– globalbihari bureau
New Delhi: The World Bank and the Government of India on Monday signed the $750 million agreement for the MSME Emergency Response Programme to support increased flow of finance into the hands of micro, small, and medium enterprises (MSMEs), severely impacted by the COVID-19 crisis.
The World Bank’s MSME Emergency Response Programme will address the immediate liquidity and credit needs of some 1.5 million viable MSMEs to help them withstand the impact of the current shock and protect millions of jobs. This is the first step among a broader set of reforms that are needed to propel the MSME sector over time, a Finance Ministry press communique stated.

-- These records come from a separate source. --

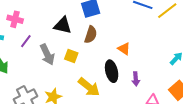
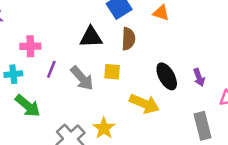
orange triangle: (124, 49) -> (161, 13), moved

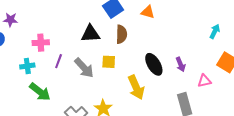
yellow arrow: (144, 104) -> (136, 87), turned 45

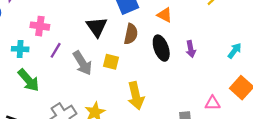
black triangle: (90, 34) -> (97, 27), turned 48
black ellipse: (154, 64) -> (161, 48), moved
purple arrow: (180, 64) -> (191, 49), moved

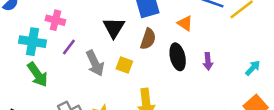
cyan cross: (20, 49) -> (33, 42), size x1.5

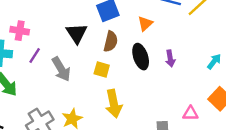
orange triangle: (185, 23) -> (145, 24), turned 49
yellow square: (124, 65) -> (102, 69), moved

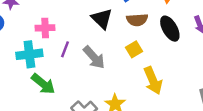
brown semicircle: (111, 41) -> (137, 20), turned 84
yellow square: (102, 69) -> (134, 49), turned -35

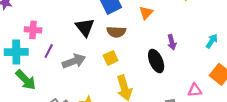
black ellipse: (170, 29) -> (156, 61), moved
gray arrow: (94, 57) -> (74, 61), turned -75

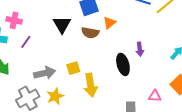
orange triangle: (146, 13) -> (109, 23), moved
yellow square: (111, 58) -> (73, 68), moved
gray arrow: (74, 61) -> (45, 73), moved

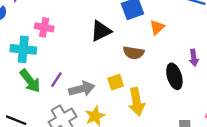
black triangle: (62, 25) -> (101, 31), turned 36
brown semicircle: (90, 33) -> (134, 53), moved
purple line: (26, 42) -> (56, 80), moved

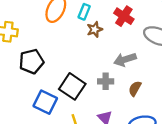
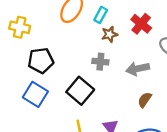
gray cross: (106, 81) -> (100, 62), moved
blue square: (45, 102) -> (35, 94), moved

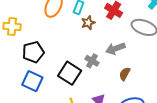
gray cross: (100, 62) -> (92, 61), moved, turned 32

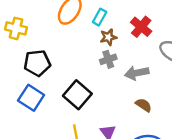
gray cross: (92, 61) -> (108, 59), moved, turned 32
brown semicircle: (125, 74) -> (144, 105), turned 88

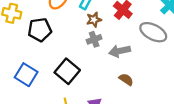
black pentagon: (37, 63) -> (40, 30), moved

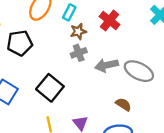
gray ellipse: (153, 32) -> (139, 71), moved
brown semicircle: (126, 79) -> (123, 104), moved

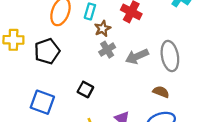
gray ellipse: (139, 71) -> (170, 56), turned 64
black square: (50, 88) -> (85, 90), size x0.6

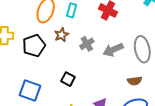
brown star: (103, 29) -> (61, 35), moved
brown semicircle: (161, 92) -> (135, 81), turned 152

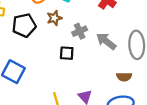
gray arrow: (113, 50) -> (106, 41), turned 54
black square: (68, 79) -> (67, 53), moved, turned -32

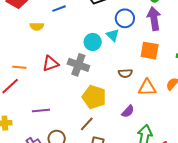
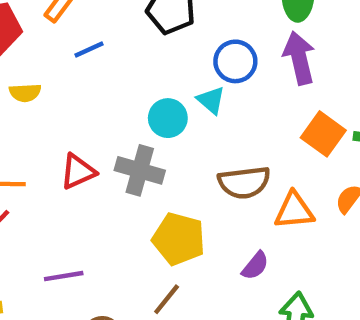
yellow semicircle: (37, 26) -> (25, 93), moved
orange square: (150, 51) -> (323, 134), moved, turned 30
brown semicircle: (125, 73) -> (244, 182), size x1.6

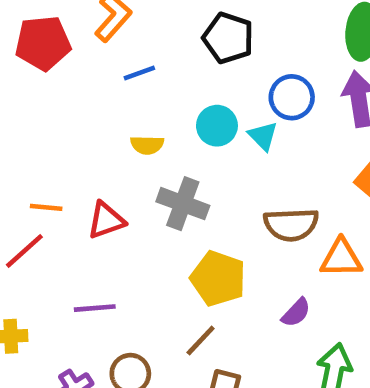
yellow semicircle: (25, 93) -> (147, 145), moved
cyan circle: (168, 118) -> (217, 126), moved
red triangle: (78, 172) -> (106, 220), moved

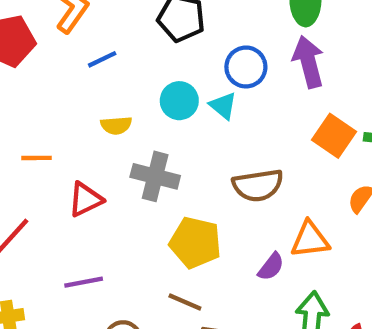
orange line: (46, 207) -> (36, 158), moved
orange triangle: (341, 258) -> (310, 240), moved
brown line: (201, 341) -> (185, 302), turned 76

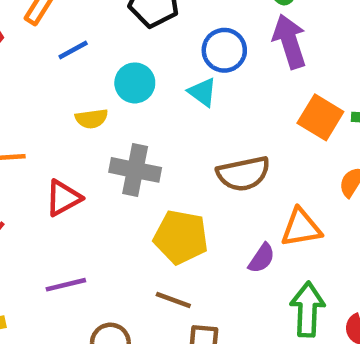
cyan circle: (179, 101) -> (135, 83), moved

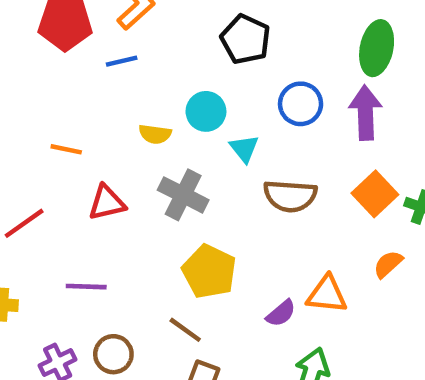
blue line: (73, 50) -> (122, 61), moved
cyan triangle: (202, 92) -> (244, 149), moved
brown semicircle: (243, 174) -> (290, 196), moved

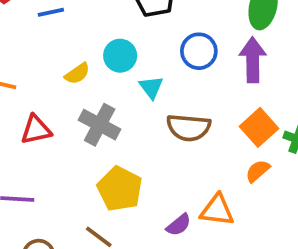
yellow semicircle: (155, 134) -> (77, 74), turned -44
orange semicircle: (388, 264) -> (258, 171), moved

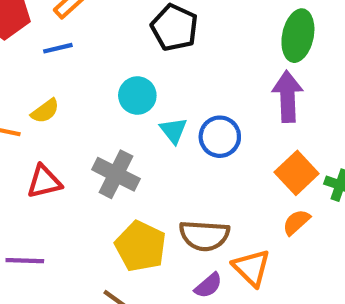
blue circle: (199, 51) -> (220, 137), moved
yellow semicircle: (77, 74) -> (45, 111), moved
brown semicircle: (189, 128) -> (204, 236), moved
orange triangle: (217, 210) -> (252, 268), turned 39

It added that the $750 million loan from the International Bank for Reconstruction and Development (IBRD), has a maturity of 19 years including a 5-year grace period.
The agreement was signed by Sameer Kumar Khare, Additional Secretary, Department of Economic Affairs, Ministry of Finance on behalf of the Government of India and Junaid Ahmad, Country Director (India) on behalf of the World Bank.
Khare said that the COVID-19 pandemic had severely impacted the MSME sector leading to loss of livelihoods and jobs. “The Government of India is focused on ensuring that the abundant financial sector liquidity available flow to NBFCs, and that banks which have turned extremely risk averse, continue taking exposures in the economy by lending to NBFCs. This project will support the Government in providing targeted guarantees to incentivize NBFCs and banks to continue lending to viable MSMEs to help sustain them through the crisis,” he stated.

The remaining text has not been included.